▶ [DIRECTIONS]: For every line in the records below that holds "guter", make a copy.

-*-

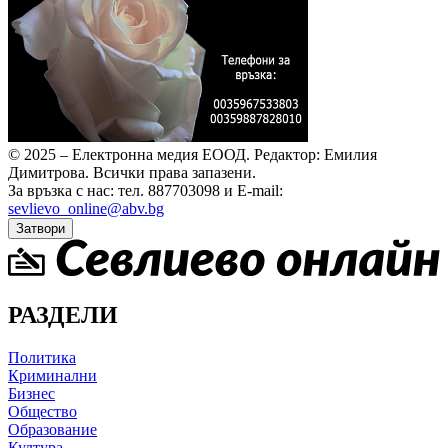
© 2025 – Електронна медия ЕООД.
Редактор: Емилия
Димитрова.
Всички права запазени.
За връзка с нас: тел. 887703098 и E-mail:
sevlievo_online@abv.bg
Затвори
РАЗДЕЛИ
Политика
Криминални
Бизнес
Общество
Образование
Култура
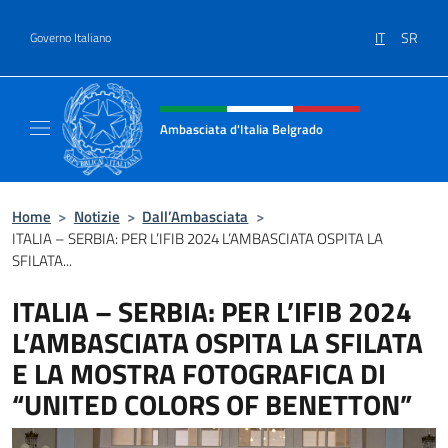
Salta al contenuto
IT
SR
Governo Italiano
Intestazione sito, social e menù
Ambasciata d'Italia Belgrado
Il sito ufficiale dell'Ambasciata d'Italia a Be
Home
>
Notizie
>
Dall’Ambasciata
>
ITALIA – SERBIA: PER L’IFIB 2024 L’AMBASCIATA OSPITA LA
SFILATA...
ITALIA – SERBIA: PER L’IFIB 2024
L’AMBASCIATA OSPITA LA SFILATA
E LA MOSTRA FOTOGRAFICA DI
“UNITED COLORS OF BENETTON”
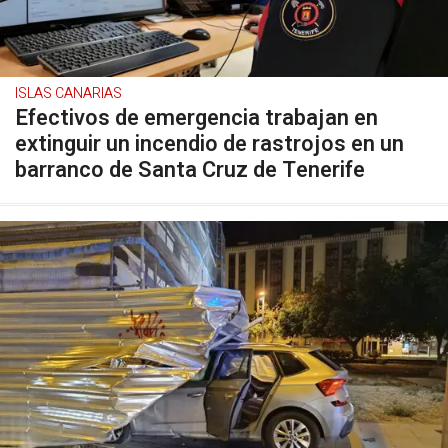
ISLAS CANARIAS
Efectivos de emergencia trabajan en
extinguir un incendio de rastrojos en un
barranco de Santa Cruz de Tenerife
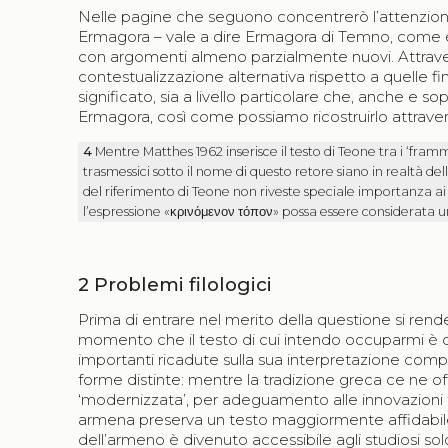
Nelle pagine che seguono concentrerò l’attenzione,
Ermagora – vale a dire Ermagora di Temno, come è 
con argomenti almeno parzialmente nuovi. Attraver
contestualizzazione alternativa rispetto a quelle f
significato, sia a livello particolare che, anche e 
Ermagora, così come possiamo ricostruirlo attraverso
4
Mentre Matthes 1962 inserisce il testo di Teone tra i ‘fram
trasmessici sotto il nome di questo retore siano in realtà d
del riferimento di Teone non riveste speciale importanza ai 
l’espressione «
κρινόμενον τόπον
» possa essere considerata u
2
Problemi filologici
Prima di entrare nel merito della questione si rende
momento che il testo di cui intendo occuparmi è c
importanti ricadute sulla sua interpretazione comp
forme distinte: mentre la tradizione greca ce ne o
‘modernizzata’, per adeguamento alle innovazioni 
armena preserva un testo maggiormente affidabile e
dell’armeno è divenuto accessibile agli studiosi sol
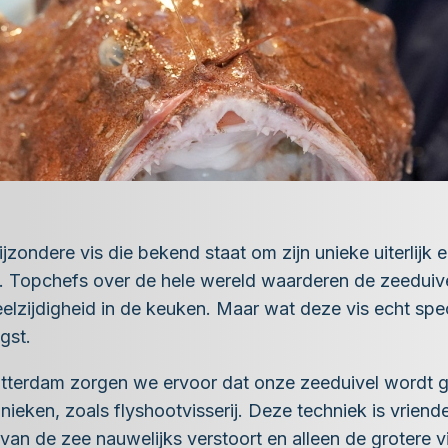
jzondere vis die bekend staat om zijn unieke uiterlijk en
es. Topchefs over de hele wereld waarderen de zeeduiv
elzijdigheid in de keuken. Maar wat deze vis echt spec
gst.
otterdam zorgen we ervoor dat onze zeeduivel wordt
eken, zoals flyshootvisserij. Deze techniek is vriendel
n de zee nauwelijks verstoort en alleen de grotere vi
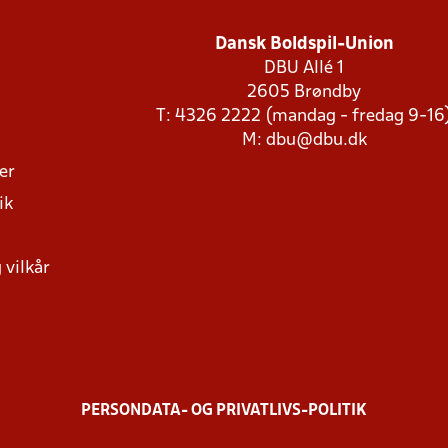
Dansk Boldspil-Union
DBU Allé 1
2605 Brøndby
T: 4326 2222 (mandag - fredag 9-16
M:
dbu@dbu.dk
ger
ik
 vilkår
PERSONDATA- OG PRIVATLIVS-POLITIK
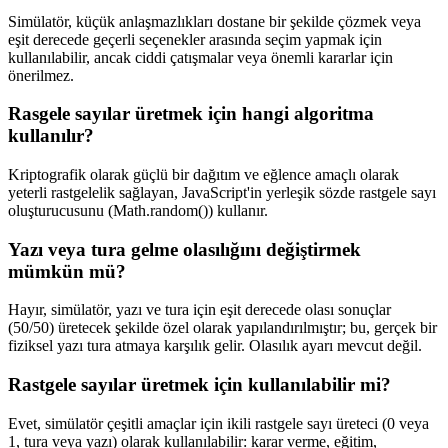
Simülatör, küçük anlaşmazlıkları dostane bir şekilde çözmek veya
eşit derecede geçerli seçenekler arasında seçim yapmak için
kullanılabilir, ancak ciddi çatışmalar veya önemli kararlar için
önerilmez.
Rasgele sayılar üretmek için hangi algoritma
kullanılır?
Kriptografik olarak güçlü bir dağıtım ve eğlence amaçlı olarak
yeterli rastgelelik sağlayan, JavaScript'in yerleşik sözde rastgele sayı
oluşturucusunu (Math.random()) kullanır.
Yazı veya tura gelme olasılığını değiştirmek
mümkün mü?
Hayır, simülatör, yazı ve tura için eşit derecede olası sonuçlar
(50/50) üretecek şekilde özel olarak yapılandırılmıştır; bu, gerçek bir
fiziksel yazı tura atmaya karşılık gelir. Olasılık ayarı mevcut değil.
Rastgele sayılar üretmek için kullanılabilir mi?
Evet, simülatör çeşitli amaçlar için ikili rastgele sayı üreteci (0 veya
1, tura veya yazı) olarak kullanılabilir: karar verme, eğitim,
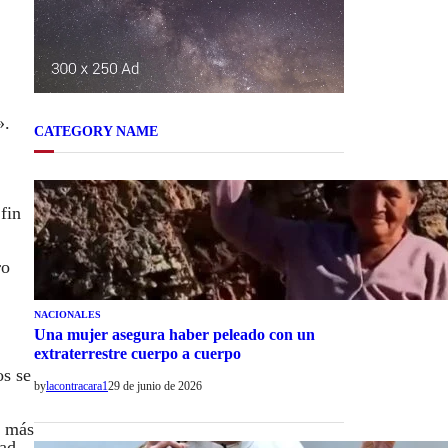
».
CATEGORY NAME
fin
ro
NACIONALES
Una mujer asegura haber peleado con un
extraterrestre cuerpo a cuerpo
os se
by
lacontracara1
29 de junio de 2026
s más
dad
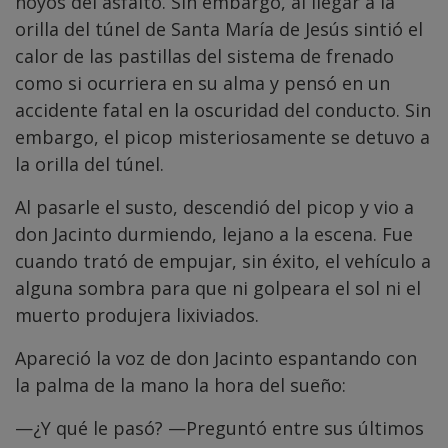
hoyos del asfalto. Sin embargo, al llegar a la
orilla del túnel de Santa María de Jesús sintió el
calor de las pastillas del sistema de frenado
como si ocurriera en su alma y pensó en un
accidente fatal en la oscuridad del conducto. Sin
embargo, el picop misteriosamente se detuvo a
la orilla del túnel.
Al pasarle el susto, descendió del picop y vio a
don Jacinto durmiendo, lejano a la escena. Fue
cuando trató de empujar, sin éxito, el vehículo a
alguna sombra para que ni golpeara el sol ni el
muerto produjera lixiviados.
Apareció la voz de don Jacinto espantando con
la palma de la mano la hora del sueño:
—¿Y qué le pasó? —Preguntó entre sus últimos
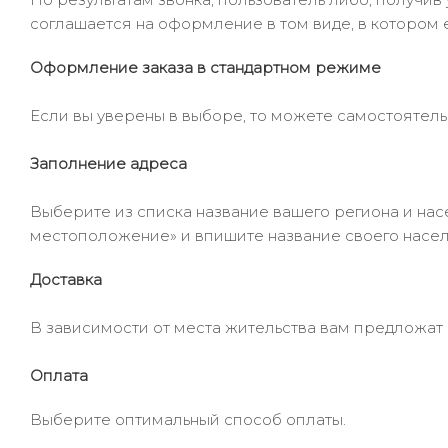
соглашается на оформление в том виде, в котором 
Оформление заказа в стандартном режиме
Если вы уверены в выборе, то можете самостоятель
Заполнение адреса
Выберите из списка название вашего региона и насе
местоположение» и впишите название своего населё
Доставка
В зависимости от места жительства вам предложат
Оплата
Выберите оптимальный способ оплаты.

-*-

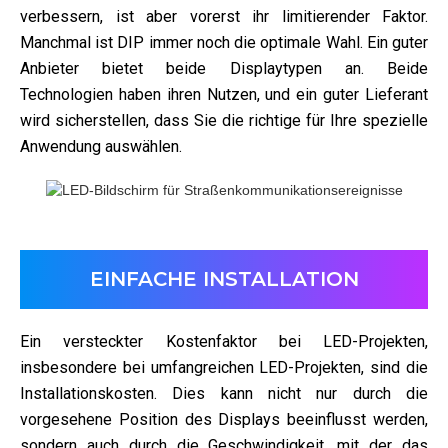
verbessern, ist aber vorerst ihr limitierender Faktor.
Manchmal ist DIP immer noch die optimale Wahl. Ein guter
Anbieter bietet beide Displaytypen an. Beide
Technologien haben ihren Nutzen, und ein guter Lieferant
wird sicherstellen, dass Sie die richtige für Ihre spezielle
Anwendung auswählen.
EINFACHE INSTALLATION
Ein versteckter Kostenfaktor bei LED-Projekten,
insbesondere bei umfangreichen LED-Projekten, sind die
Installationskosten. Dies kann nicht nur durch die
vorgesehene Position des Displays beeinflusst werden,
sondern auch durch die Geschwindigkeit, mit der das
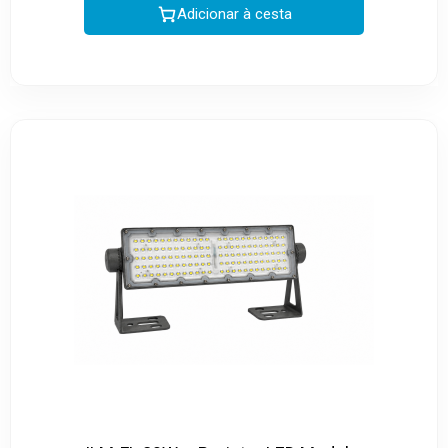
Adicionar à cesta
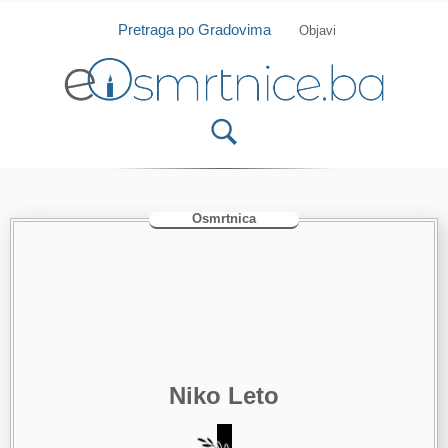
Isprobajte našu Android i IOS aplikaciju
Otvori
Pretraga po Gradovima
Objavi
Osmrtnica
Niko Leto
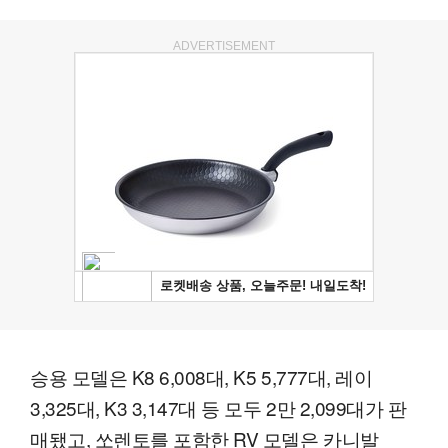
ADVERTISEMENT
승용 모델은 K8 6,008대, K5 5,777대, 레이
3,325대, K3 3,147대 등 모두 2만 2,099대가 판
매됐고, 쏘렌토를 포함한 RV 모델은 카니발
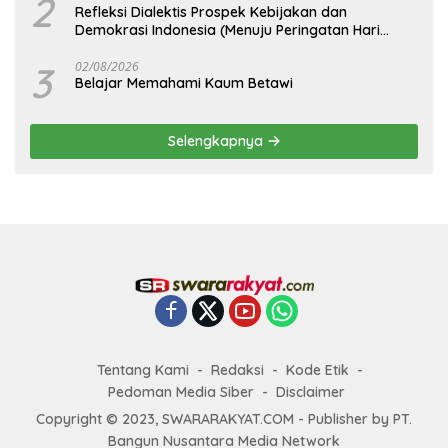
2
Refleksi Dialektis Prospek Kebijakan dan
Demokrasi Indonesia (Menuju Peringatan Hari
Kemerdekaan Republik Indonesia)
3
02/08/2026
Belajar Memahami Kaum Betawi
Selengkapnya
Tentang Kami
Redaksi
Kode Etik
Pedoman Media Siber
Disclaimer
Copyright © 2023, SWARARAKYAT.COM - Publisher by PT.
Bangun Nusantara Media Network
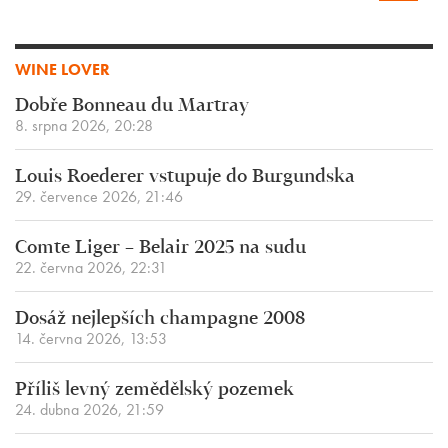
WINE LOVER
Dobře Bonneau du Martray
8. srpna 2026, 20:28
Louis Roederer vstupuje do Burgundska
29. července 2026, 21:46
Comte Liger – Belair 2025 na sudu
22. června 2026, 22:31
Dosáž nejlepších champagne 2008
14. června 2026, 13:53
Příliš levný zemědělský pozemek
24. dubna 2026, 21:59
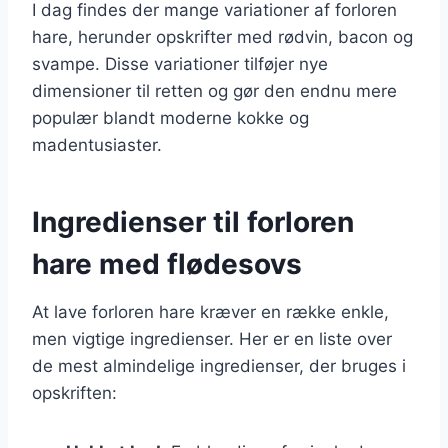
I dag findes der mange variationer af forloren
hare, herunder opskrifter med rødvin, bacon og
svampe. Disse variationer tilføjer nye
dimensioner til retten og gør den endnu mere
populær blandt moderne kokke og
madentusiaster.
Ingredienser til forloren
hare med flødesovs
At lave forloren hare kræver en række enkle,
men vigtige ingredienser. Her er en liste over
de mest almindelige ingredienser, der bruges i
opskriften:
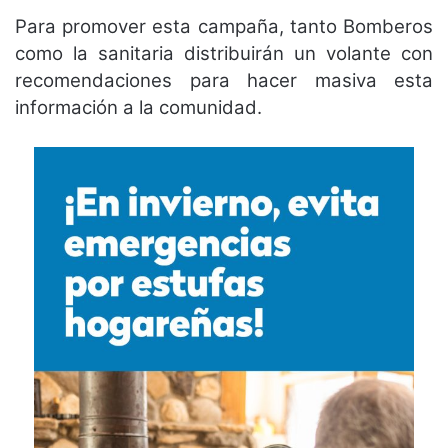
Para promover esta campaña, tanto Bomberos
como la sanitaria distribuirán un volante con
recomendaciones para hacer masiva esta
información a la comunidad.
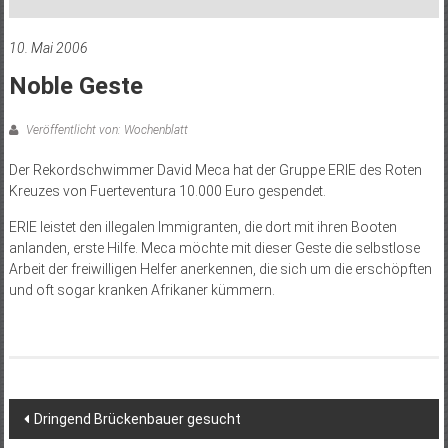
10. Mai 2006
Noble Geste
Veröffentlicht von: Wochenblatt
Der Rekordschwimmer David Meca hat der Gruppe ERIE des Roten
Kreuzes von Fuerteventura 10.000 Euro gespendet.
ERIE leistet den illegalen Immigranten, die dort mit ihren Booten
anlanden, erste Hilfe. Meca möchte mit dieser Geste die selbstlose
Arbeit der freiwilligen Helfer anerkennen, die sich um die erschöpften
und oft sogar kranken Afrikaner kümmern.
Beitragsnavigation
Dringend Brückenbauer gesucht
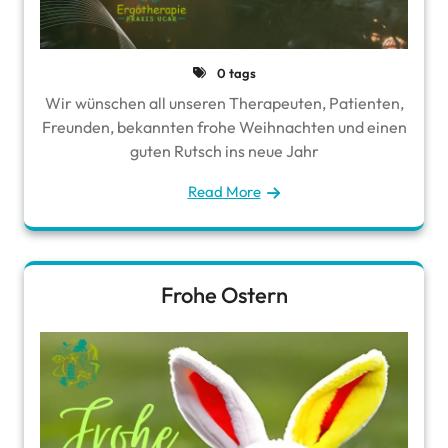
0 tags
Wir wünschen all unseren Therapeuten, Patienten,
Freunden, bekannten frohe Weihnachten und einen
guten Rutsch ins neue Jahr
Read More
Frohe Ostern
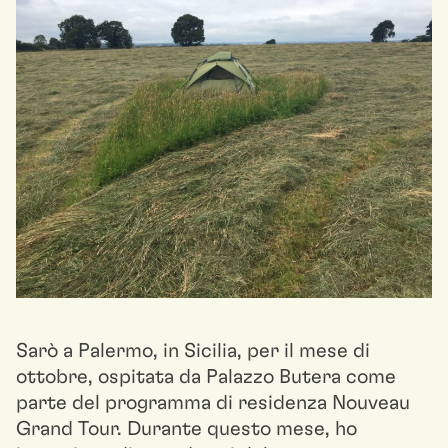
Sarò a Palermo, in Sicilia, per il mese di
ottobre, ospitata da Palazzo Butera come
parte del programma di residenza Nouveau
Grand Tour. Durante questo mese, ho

-*-

▶ [RESULT BELOW]:
Manchmal ist DIP immer noch die optimale Wahl. Ein guter
Technologien haben ihren Nutzen, und ein guter Lieferant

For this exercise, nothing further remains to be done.